The body of a fourth and final victim of a crash into the Mississippi River in Winona has now been pulled out of the icy water. The Winona County Sheriff's Department recovered the remains of 29-year-old Andrew Kingsbury on Sunday south of the Highway 43 bridge, in water about ten feet deep. Kingsbury died along with three others earlier this month when a vehicle driven by Christina Hauser went off a side street and into the river. The other three bodies were recovered earlier.
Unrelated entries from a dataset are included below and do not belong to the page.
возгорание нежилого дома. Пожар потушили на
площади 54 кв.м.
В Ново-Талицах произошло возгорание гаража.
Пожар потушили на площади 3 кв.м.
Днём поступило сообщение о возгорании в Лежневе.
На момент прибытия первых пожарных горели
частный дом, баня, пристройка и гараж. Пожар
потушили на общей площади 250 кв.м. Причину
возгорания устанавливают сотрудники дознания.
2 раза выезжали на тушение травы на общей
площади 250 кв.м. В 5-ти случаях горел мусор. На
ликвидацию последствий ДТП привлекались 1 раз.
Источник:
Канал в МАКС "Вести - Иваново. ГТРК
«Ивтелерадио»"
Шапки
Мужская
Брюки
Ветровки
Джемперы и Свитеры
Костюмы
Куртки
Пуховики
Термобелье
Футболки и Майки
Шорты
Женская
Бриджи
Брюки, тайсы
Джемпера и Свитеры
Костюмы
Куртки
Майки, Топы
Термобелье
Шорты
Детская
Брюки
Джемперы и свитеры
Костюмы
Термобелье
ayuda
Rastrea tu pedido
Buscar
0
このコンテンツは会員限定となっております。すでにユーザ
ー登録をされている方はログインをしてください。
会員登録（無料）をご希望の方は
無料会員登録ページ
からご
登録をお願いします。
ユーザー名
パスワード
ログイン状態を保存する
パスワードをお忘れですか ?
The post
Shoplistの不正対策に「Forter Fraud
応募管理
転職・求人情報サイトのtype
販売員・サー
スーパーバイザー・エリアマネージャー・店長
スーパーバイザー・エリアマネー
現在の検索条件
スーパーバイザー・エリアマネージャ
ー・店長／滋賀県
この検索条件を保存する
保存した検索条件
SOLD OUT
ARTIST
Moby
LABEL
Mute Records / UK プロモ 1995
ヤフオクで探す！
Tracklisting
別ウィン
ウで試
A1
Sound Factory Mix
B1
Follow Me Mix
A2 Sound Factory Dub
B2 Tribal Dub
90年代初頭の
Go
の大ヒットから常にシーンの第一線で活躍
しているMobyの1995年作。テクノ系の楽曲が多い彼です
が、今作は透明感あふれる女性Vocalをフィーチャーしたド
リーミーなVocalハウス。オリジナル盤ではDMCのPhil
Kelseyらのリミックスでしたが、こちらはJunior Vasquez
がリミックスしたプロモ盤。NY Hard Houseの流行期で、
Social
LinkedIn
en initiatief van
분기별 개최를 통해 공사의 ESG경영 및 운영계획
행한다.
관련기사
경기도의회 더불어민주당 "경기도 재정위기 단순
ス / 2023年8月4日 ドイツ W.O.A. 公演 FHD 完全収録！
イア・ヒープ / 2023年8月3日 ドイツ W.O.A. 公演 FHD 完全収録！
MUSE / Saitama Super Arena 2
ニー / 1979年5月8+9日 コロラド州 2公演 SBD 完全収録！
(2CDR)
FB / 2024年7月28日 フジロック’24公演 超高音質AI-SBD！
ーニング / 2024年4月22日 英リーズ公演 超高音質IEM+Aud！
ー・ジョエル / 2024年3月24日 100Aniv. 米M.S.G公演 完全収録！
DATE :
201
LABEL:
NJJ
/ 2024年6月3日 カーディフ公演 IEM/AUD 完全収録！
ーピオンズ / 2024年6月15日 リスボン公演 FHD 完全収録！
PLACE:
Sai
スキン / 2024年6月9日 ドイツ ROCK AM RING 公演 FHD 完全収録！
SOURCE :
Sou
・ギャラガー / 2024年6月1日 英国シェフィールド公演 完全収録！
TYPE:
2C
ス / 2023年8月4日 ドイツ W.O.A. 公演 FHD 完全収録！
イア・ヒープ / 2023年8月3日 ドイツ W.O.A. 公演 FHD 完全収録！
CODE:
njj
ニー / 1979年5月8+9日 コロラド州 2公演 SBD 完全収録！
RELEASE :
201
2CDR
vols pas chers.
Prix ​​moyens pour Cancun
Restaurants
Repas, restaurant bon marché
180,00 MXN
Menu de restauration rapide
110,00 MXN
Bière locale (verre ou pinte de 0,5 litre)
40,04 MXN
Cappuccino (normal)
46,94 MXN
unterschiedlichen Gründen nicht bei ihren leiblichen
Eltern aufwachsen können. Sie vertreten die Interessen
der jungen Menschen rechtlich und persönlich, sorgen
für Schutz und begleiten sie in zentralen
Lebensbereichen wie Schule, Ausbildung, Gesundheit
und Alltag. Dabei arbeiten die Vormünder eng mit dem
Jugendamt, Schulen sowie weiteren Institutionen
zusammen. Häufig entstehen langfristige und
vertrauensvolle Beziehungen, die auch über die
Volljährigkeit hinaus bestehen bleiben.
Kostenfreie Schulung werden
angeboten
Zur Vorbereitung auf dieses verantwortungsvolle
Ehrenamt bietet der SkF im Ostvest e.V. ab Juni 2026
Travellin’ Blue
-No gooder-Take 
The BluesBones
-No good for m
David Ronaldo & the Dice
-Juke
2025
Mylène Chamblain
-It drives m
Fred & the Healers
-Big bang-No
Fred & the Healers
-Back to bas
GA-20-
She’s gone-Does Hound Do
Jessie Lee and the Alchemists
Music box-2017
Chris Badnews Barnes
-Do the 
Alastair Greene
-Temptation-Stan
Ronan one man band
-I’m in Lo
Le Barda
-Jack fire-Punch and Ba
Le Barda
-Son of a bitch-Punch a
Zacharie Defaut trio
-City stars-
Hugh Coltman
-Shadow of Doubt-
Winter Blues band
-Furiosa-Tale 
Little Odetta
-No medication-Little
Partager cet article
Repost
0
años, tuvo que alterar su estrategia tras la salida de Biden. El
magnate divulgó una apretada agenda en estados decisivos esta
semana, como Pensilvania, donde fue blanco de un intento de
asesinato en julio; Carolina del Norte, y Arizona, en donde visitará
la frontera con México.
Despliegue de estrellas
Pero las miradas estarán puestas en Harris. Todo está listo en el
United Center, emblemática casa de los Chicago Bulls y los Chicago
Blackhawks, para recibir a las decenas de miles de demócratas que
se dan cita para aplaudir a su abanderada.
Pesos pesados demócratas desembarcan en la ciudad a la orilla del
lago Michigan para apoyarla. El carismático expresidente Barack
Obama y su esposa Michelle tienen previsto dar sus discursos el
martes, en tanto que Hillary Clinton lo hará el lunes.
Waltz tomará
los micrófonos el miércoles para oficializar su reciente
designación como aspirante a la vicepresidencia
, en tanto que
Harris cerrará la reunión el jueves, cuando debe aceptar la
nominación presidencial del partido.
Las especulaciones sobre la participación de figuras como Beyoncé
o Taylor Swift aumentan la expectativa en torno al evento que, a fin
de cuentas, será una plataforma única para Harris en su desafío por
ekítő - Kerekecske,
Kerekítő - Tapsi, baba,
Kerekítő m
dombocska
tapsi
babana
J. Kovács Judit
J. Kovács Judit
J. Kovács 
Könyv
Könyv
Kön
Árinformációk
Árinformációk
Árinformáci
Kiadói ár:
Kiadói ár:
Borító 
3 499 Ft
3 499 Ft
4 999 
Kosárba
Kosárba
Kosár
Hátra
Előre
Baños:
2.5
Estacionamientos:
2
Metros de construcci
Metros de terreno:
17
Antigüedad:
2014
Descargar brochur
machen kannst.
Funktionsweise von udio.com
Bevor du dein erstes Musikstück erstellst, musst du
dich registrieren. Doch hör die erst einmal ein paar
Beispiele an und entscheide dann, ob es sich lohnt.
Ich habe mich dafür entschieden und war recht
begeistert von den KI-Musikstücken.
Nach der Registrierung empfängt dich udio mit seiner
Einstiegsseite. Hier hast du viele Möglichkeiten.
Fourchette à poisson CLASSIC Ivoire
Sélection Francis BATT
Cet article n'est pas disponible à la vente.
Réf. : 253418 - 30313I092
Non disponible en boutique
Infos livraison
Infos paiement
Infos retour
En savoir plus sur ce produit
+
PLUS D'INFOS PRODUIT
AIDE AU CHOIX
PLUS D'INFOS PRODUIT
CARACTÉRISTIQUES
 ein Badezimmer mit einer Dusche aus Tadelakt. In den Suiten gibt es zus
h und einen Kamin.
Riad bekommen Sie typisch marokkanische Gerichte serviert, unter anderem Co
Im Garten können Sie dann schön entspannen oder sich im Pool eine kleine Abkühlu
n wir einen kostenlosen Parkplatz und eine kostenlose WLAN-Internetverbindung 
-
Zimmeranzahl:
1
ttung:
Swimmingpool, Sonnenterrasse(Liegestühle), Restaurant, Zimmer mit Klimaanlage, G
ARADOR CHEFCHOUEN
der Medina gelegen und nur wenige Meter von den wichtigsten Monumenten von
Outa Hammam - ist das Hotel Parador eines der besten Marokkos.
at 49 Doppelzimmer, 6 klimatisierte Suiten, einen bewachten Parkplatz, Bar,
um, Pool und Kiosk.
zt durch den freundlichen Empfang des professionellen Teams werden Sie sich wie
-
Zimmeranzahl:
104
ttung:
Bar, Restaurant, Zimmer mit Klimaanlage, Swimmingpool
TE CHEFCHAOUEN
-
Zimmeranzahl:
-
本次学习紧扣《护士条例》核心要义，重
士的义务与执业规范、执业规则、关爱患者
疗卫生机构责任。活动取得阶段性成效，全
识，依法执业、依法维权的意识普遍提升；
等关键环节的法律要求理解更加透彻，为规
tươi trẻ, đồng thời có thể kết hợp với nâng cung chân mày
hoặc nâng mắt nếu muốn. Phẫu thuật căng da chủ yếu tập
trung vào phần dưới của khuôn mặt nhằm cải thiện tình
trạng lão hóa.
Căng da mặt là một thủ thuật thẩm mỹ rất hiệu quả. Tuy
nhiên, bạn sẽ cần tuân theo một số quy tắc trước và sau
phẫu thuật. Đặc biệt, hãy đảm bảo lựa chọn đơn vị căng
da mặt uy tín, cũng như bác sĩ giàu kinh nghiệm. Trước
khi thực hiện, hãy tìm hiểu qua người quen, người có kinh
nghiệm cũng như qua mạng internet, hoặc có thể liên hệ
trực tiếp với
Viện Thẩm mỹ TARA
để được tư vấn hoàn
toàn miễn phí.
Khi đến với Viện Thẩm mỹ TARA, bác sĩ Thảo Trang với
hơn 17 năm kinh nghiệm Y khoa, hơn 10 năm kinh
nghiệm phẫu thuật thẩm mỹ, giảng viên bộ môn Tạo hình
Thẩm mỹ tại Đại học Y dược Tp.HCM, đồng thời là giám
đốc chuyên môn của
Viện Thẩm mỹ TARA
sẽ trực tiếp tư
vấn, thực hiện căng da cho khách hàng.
Tense moments in Barnesville when a large industrial propane tank caught fire Sunday morning. I-94 was shut down while crews fought the fire at Agassiz Alley Grain Company. Clay County Sheriff Bill Bergquist says the biggest issue was there were many valves that had to be closed, and firefighters first had to cool everything down before they could get in there. Bergquist says crews had some trouble with some of the valves. Firefighters constantly poured water on the tank to keep it cool and prevent an explosion. Bergquist says there's nothing suspicious about the fire, but the cause will be investigated.
Health effects of smoking and progress made in smoking prevention and cessation are outlined in a recently-released report from the U-S Surgeon General. Director of Mayo Clinic's Nicotine Dependence Center Doctor Richard Hurt, director of Mayo Clinic's Nicotine Dependence Center, says while fewer people are taking up the habit, cigarettes still kill 480-thousand Americans every year -- two-thirds of the people who use them. Hurt says cigarette smoke affects every organ system in the body and the report, for the first time, definitively links cigarette smoking with colon cancer.